元自衛官 荒谷 卓

真の開国とは

 戦後の日本は、米国の対ソ戦略によって作られ、冷戦終結後も米国の戦略枠組みの中から一歩も抜け出せない状態が継続している。これはなにも、安全保障や金融など国際政治だけの問題ではなく、マクロ経済がミクロ経済を飲み込んでしまうように、国民の福祉や教育でさえも、米国からの要求の影響を受けて決定されている。したがって、戦後政治を変えよとするなら、当然、対米関係の見直しを図らなくてはならない。
民主党政権が、政治を変えると大見得を切ったところで、ある意味自民党政権以上に米国に擦り寄った現状では、何も変化は期待できないどころか、いっそう米国の思惑の中に引きずり込まれようとしている。米軍基地も元に戻し、郵政も見直ししない。そして、遂にTPP(環太平洋戦略的経済連携協定)を推進することを重要課題として内閣を改造した。
TPPとは一体何なのか。米国の広報誌のような日本のメディアの報道や米国の支援で飯を食っている評論家の解説を鵜呑みにするわけにはいかない。
冷戦間、米国は、日本人を無防備のまま経済的に肥満化させた。そして冷戦後、米国の戦略に占める日本の地位は一転した。さらに中国が経済的パートナーとして台頭したことによって、日本の戦略的位置は台湾並みに低下した。現在米国の日本に対する期待は、日米二国間交渉やTPPのような多国間協定の枠組みで、冷戦簡に稼がせた日本の資産を吸い取ることだ。あるいは、リスクの高い中国市場に日本の資産を投入させて中国を肥満させようという思惑だろう。
自由貿易というが、TPPの加盟する国で、実際に大きな市場と呼べるのは米国と日本だけ。日本が、TPP協定を結んだとたん、今一時的にとめている円ドル為替レートを1ドル70円から50円まで下げたら、結果は火を見るより明らかだ。いくら優秀な日本人がすばらしいものを作っても、海外市場で価格が倍増すれば誰も買わない。一方、日本国内では、現在の半額以下になった米国やオーストラリアの商品が押し寄せてくる。極端なデフレで国内産業特に農業は破壊され、日本の資産は全て海外に流出する。つまり、日米2国間協議で回収できなかった日本の資産を、今度は、TPPというより強力な多国間協定を使って剥ぎ取ろうということに他ならない。
とるだけとって日本の資産もそこをついたころ、日英同盟がそうだったように、米国にとっての戦略的価値を失った日米同盟関係は間違いなく解消されることだろう。
米国の言うこときいて国を存亡させることに、何の罪悪感も持たない者達に日本の舵を任せるわけにはいかない。

 そもそも、稲作は日本にとって格別の意味がある。
天照大神の「齋庭の稲穂の神勅」に「吾が高天原に御す齋庭に稲穂を以て、亦吾がみこにまかせまつる」とある。「豊葦原の瑞穂の國の民の活くべき道とせよとの大御心」であろう。天皇陛下が、皇居で御自らお田植えをし、秋には実りを感謝し新嘗祭に臨まれる意を、国民は体さなくてはならない。
日本人が、人々が共に助け合い収穫を分け合う家族的社会をつくり上げ、自然の一員としての存在をわきまえ自然と共生する文化を育んでこれたのは、稲作を中心とする生活文化があったからだ。稲作の荒廃と共に日本社会もすさみ、日本人の心は穢れていく。
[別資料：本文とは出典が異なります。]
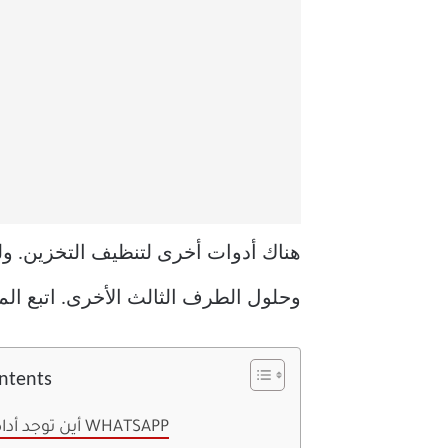
وحلول الطرف الثالث الأخرى. اتبع المنشور لمعرفة كيفية إدارة
ontents
أين توجد أداة التخزين WHATSAPP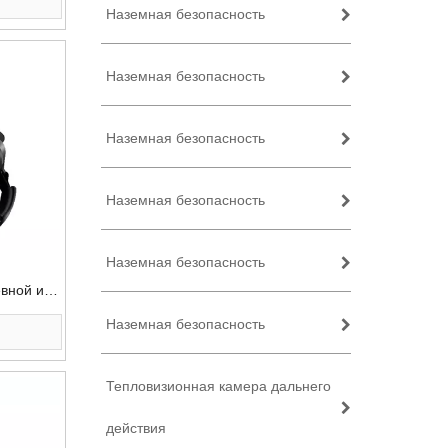
Наземная безопасность
Наземная безопасность
Наземная безопасность
Наземная безопасность
Наземная безопасность
вной и
Наземная безопасность
биноклем
Тепловизионная камера дальнего
действия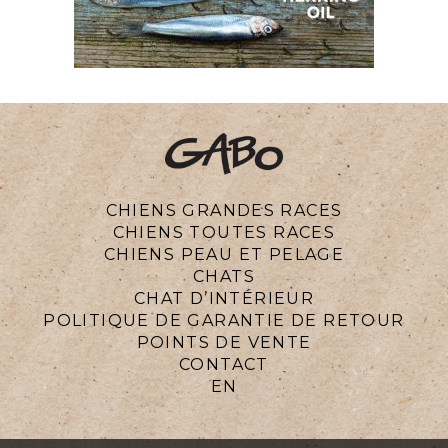
CHIENS GRANDES RACES
CHIENS TOUTES RACES
CHIENS PEAU ET PELAGE
CHATS
CHAT D’INTÉRIEUR
POLITIQUE DE GARANTIE DE RETOUR
POINTS DE VENTE
CONTACT
EN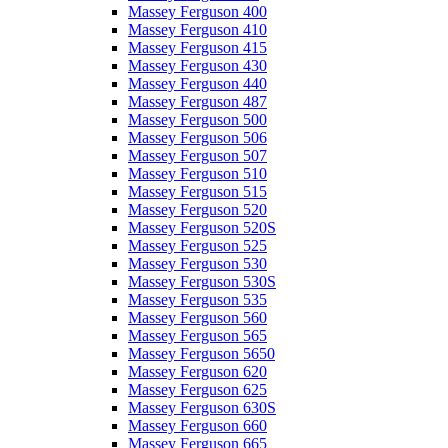
Massey Ferguson 400
Massey Ferguson 410
Massey Ferguson 415
Massey Ferguson 430
Massey Ferguson 440
Massey Ferguson 487
Massey Ferguson 500
Massey Ferguson 506
Massey Ferguson 507
Massey Ferguson 510
Massey Ferguson 515
Massey Ferguson 520
Massey Ferguson 520S
Massey Ferguson 525
Massey Ferguson 530
Massey Ferguson 530S
Massey Ferguson 535
Massey Ferguson 560
Massey Ferguson 565
Massey Ferguson 5650
Massey Ferguson 620
Massey Ferguson 625
Massey Ferguson 630S
Massey Ferguson 660
Massey Ferguson 665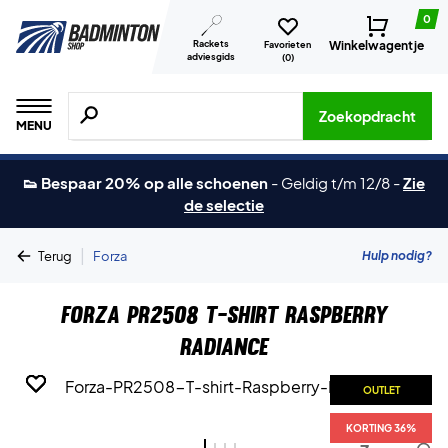
0
Rackets
Winkelwagentje
Favorieten
adviesgids
(
0
)
Zoeken naar producten, merken etc.
Zoekopdracht
MENU
👟 Bespaar 20% op alle schoenen
-
Geldig t/m 12/8
-
Zie
de selectie
|
Hulp nodig?
Terug
Forza
Forza PR2508 T-shirt Raspberry
Radiance
OUTLET
OUTLET
OUTLET
OUTLET
KORTING 36%
KORTING 36%
KORTING 36%
KORTING 36%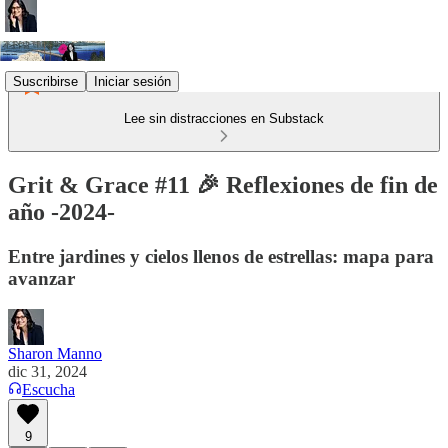
Suscribirse
Iniciar sesión
Lee sin distracciones en Substack
Grit & Grace #11 🎉 Reflexiones de fin de
año -2024-
Entre jardines y cielos llenos de estrellas: mapa para
avanzar
Sharon Manno
dic 31, 2024
Escucha
9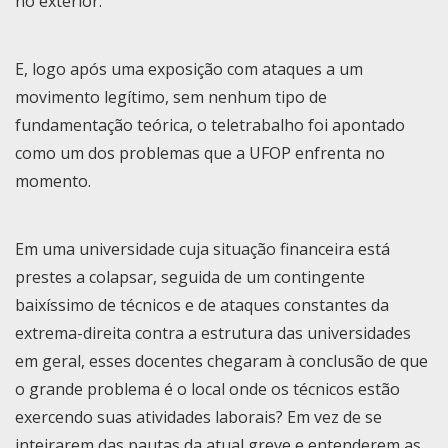
no exterior.
E, logo após uma exposição com ataques a um
movimento legítimo, sem nenhum tipo de
fundamentação teórica, o teletrabalho foi apontado
como um dos problemas que a UFOP enfrenta no
momento.
Em uma universidade cuja situação financeira está
prestes a colapsar, seguida de um contingente
baixíssimo de técnicos e de ataques constantes da
extrema-direita contra a estrutura das universidades
em geral, esses docentes chegaram à conclusão de que
o grande problema é o local onde os técnicos estão
exercendo suas atividades laborais? Em vez de se
inteirarem das pautas da atual greve e entenderem as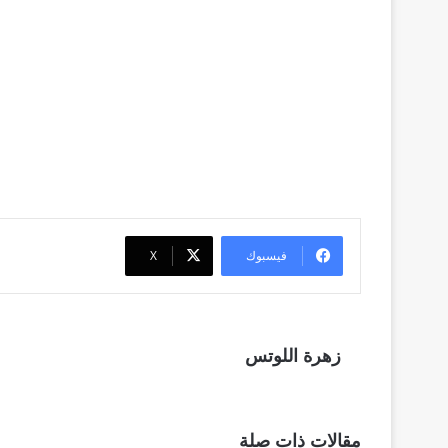
فيسبوك
‫X
زهرة اللوتس
مقالات ذات صلة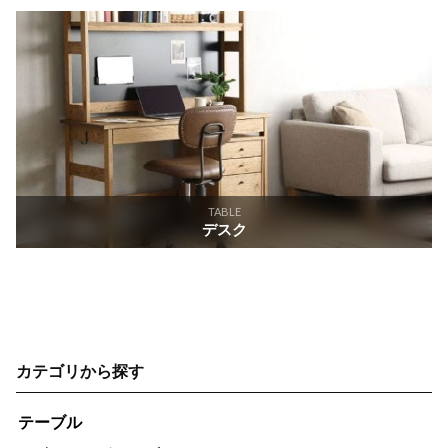
TABLE
デスク
カテゴリから探す
テーブル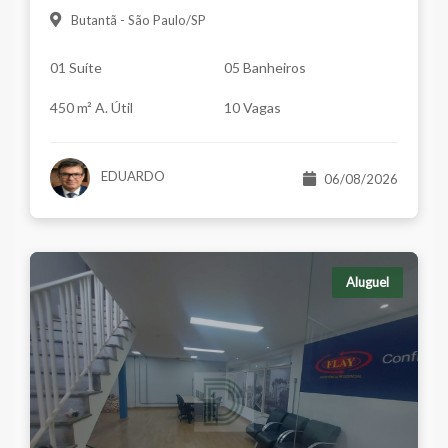
Butantã - São Paulo/SP
01 Suíte
05 Banheiros
450 m² A. Útil
10 Vagas
EDUARDO
06/08/2026
Aluguel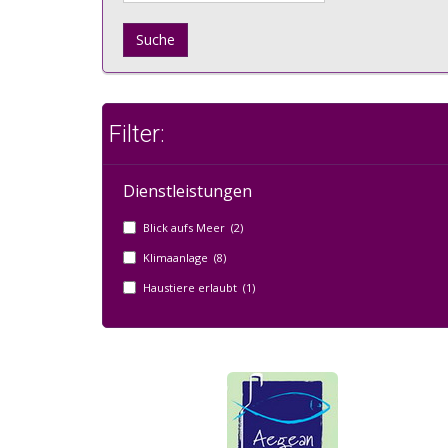
Suche
Filter:
Dienstleistungen
Blick aufs Meer (2)
Klimaanlage (8)
Haustiere erlaubt (1)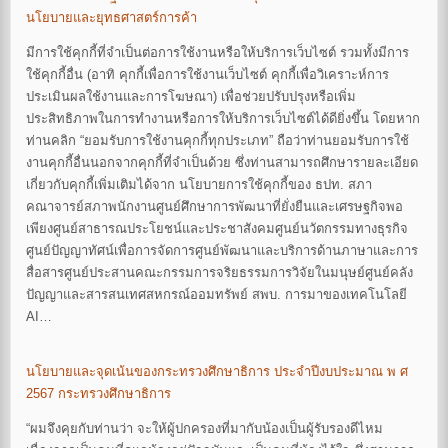
นโยบายและยุทธศาสตร์การค้า
มีการใช้คุกกี้ที่จำเป็นต่อการใช้งานหรือให้บริการเว็บไซต์ รวมทั้งมีการ
ใช้คุกกี้อื่น (อาทิ คุกกี้เพื่อการใช้งานเว็บไซต์ คุกกี้เพื่อวิเคราะห์การ
ประเมินผลใช้งานและการโฆษณา) เพื่อช่วยปรับปรุงหรือเพิ่ม
ประสิทธิภาพในการทำงานหรือการให้บริการเว็บไซต์ได้ดียิ่งขึ้น โดยหาก
ท่านคลิก “ยอมรับการใช้งานคุกกี้ทุกประเภท” ถือว่าท่านยอมรับการใช้
งานคุกกี้อื่นนอกจากคุกกี้ที่จำเป็นด้วย ซึ่งท่านสามารถศึกษารายละเอียด
เกี่ยวกับคุกกี้เพิ่มเติมได้จาก นโยบายการใช้คุกกี้ของ ธปท. สภา
คณาจารย์สภาพนักงานศูนย์ศึกษาการพัฒนาที่ยั่งยืนและเศรษฐกิจพอ
เพียงศูนย์สาธารณประโยชน์และประชาสังคมศูนย์นวัตกรรมทางธุรกิจ
ศูนย์ปัญญาทัศน์เพื่อการจัดการศูนย์พัฒนาและบริการด้านภาษาและการ
สื่อสารศูนย์ประสานคณะกรรมการจริยธรรมการวิจัยในมนุษย์ศูนย์คลัง
ปัญญาและสารสนเทศสหกรณ์ออมทรัพย์ สพบ. การมาของเทคโนโลยี
AI…
นโยบายและจุดเน้นของกระทรวงศึกษาธิการ ประจำปีงบประมาณ พ ศ
2567 กระทรวงศึกษาธิการ
“ผมจึงคุยกับท่านว่า จะให้ผู้ปกครองที่มากับน้องเป็นผู้รับรองดีไหม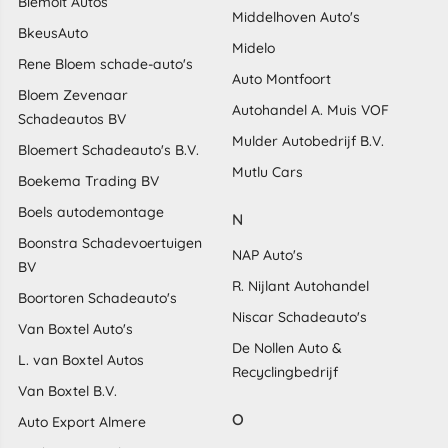
Biemolt Autos
Middelhoven Auto's
BkeusAuto
Midelo
Rene Bloem schade-auto's
Auto Montfoort
Bloem Zevenaar
Autohandel A. Muis VOF
Schadeautos BV
Mulder Autobedrijf B.V.
Bloemert Schadeauto's B.V.
Mutlu Cars
Boekema Trading BV
Boels autodemontage
N
Boonstra Schadevoertuigen
NAP Auto's
BV
R. Nijlant Autohandel
Boortoren Schadeauto's
Niscar Schadeauto's
Van Boxtel Auto's
De Nollen Auto &
L. van Boxtel Autos
Recyclingbedrijf
Van Boxtel B.V.
O
Auto Export Almere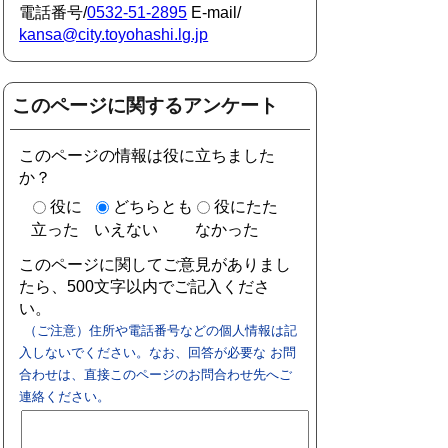
電話番号/
0532-51-2895
E-mail/
kansa@city.toyohashi.lg.jp
このページに関するアンケート
このページの情報は役に立ちました
か？
役に
どちらとも
役にたた
立った
いえない
なかった
このページに関してご意見がありまし
たら、500文字以内でご記入くださ
い。
（ご注意）住所や電話番号などの個人情報は記
入しないでください。なお、回答が必要な お問
合わせは、直接このページのお問合わせ先へご
連絡ください。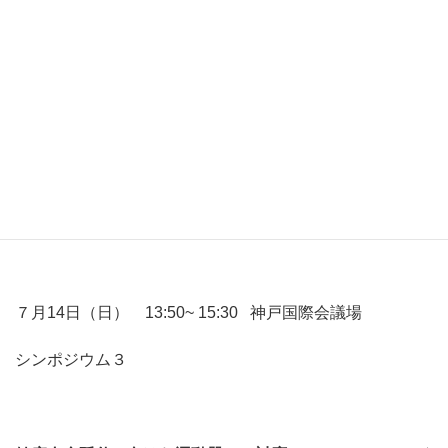
７月14日（日） 13:50~ 15:30 神戸国際会議場
シンポジウム３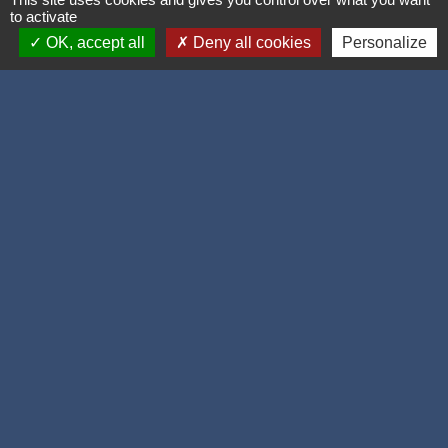
to activate
OK, accept all
Deny all cookies
Personalize
Accueil / contacts
Commune de Corcelles-les-Monts
15, rue Eiffel
21160 Corcelles-les-Monts - FRANCE
+33 3 80 42 93 40
Contact par formulaire
Mél
: mairie@corcelles-les-monts.fr
Liens
Dijon Métropole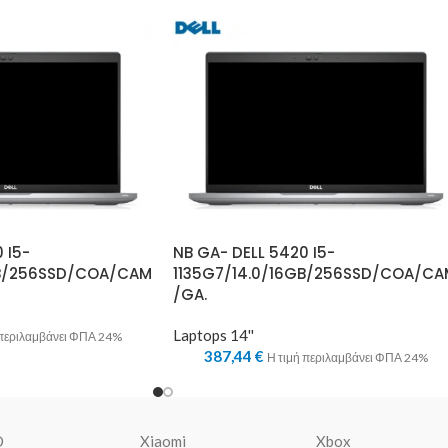
 I5-
NB GA- DELL 5420 I5-
GB/256SSD/COA/CAM
1135G7/14.0/16GB/256SSD/COA/CA
/GA.
Laptops 14''
 περιλαμβάνει ΦΠΑ 24%
387,44
€
Η τιμή περιλαμβάνει ΦΠΑ 24%
O
Xiaomi
Xbox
 TPPを推進しようという者の中には、TPPは日本の第二の開国で、これに参画しないと中流国になってしまうと警告している者がいる。
他国から脅かされて国を開いた国は滅亡する。ペリーの軍事力による恐喝に屈して開国した徳川政権は、それゆえに倒幕され明治維新となった。明治の御世になり、明治元年三月、明治天皇は『明治維新の震翰』で「遂には万里の波涛を拓開し、国威を四方に宣布し、天下を富岳の安きに置かんことを欲す」として、開国することの意味をお示しになった。つまり、強制されて開国するのではなく、我が国の大義を世界に広めんとするからであるとの決意である。だから、明治天皇の下、日本は世界の大国に成長したのだ。
そもそも、大国とは、独自の大義を以って世界に影響力を与える存在のことを言う。米国の戦略の中で生かされている国は、いくら経済力が大きくなったところで大国とは言わない。
日本が本当に大国として第二の開国をするというのならば、日本が独自の大義に立ち返り、それを持って世界に宣布しようと決意を固めるときである。